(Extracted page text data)
----------
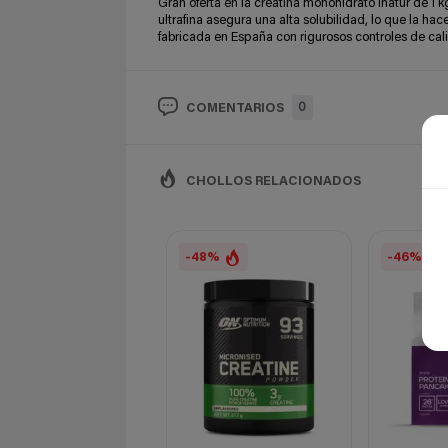
Gran oferta en la creatina monohidrato Inatur de 1 k
ultrafina asegura una alta solubilidad, lo que la h
fabricada en España con rigurosos controles de cal
0
COMENTARIOS
CHOLLOS RELACIONADOS
-48%
-46%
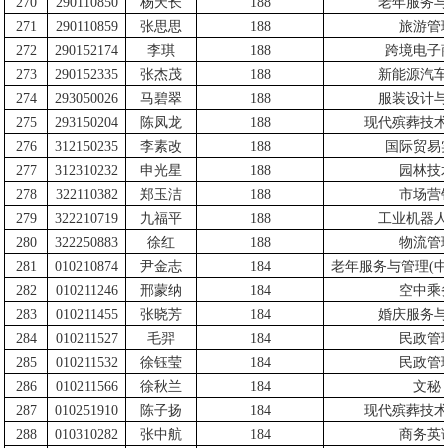
270
290110850
杨天长
188
老年服务与
271
290110859
张思思
188
旅游管
272
290152174
李琪
188
跨境电子
273
290152335
张杰茂
188
新能源汽车
274
293050026
马碧翠
188
服装设计与
275
293150204
陈凤龙
188
现代殡葬技术
276
312150235
李素改
188
国际贸易
277
312310232
申光星
188
园林技
278
322110382
郑玉洁
188
市场营
279
322210719
九福平
188
工业机器人
280
322250883
徐红
188
物流管
281
010210874
尹金志
184
老年服务与管理
(
中
282
010211246
邢蒙纳
184
空中乘
283
010211455
张晓芳
184
婚庆服务与
284
010211527
毛羿
184
民政管
285
010211532
徐钰莹
184
民政管
286
010211566
徐秋兰
184
文秘
287
010251910
陈子扬
184
现代殡葬技术
288
010310282
张中航
184
商务英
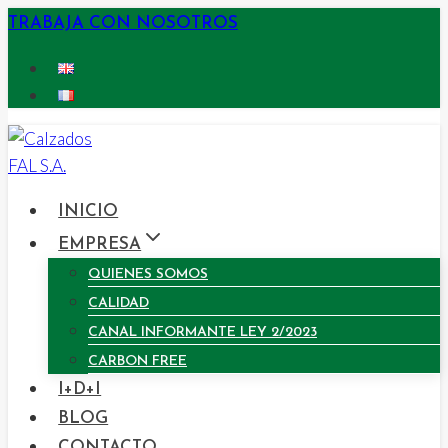
Saltar
TRABAJA CON NOSOTROS
al
contenido
INICIO
EMPRESA
QUIENES SOMOS
CALIDAD
CANAL INFORMANTE LEY 2/2023
CARBON FREE
I+D+I
BLOG
CONTACTO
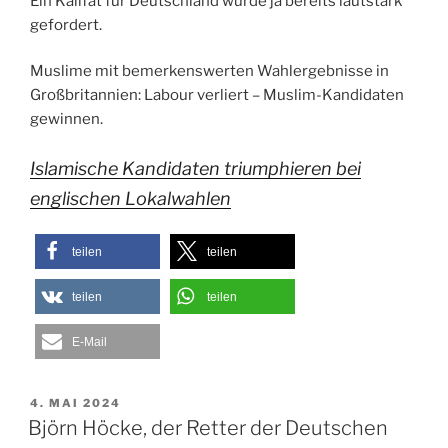
Ein Kalifat für Deutschland wurde ja bereits lautstark
gefordert.
Muslime mit bemerkenswerten Wahlergebnisse in
Großbritannien: Labour verliert – Muslim-Kandidaten
gewinnen.
Islamische Kandidaten triumphieren bei
englischen Lokalwahlen
teilen
teilen
teilen
teilen
E-Mail
VERÖFFENTLICHT
4. MAI 2024
AM
Björn Höcke, der Retter der Deutschen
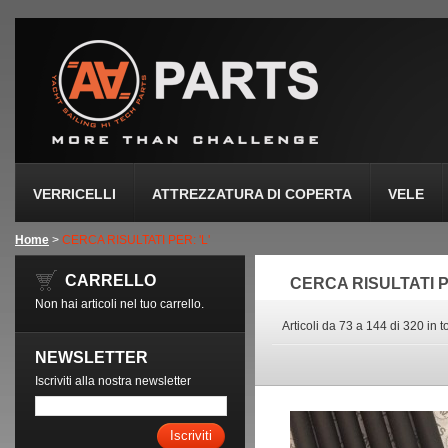
VERRICELLI
ATTREZZATURA DI COPERTA
VELE
Home
>
CERCA RISULTATI PER: 'L'
CARRELLO
CERCA RISULTATI P
Non hai articoli nel tuo carrello.
Articoli da 73 a 144 di 320 in t
NEWSLETTER
Iscriviti alla nostra newsletter
Iscriviti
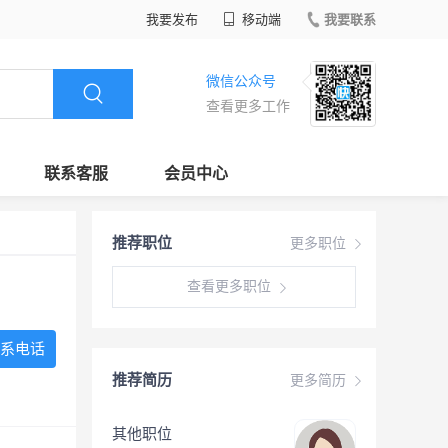
我要发布
移动端
我要联系
微信公众号
查看更多工作
联系客服
会员中心
推荐职位
更多职位
查看更多职位
系电话
推荐简历
更多简历
其他职位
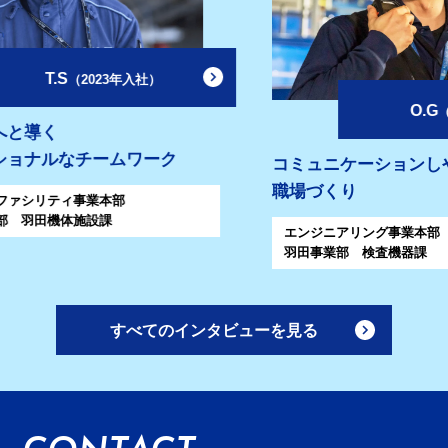
O.G
清
（2010年入社）
社
コミュニケーションしやすい
職場づくり
エンジニアリング事業本部
羽田事業部 検査機器課
すべてのインタビューを見る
----------
◆ **WHAT YOU ARE ASKED TO DO**
Count up the lines in the preceding data that include the word "Iscriviti"; respond with the number only.

◆ **WORKED SOLUTION**
2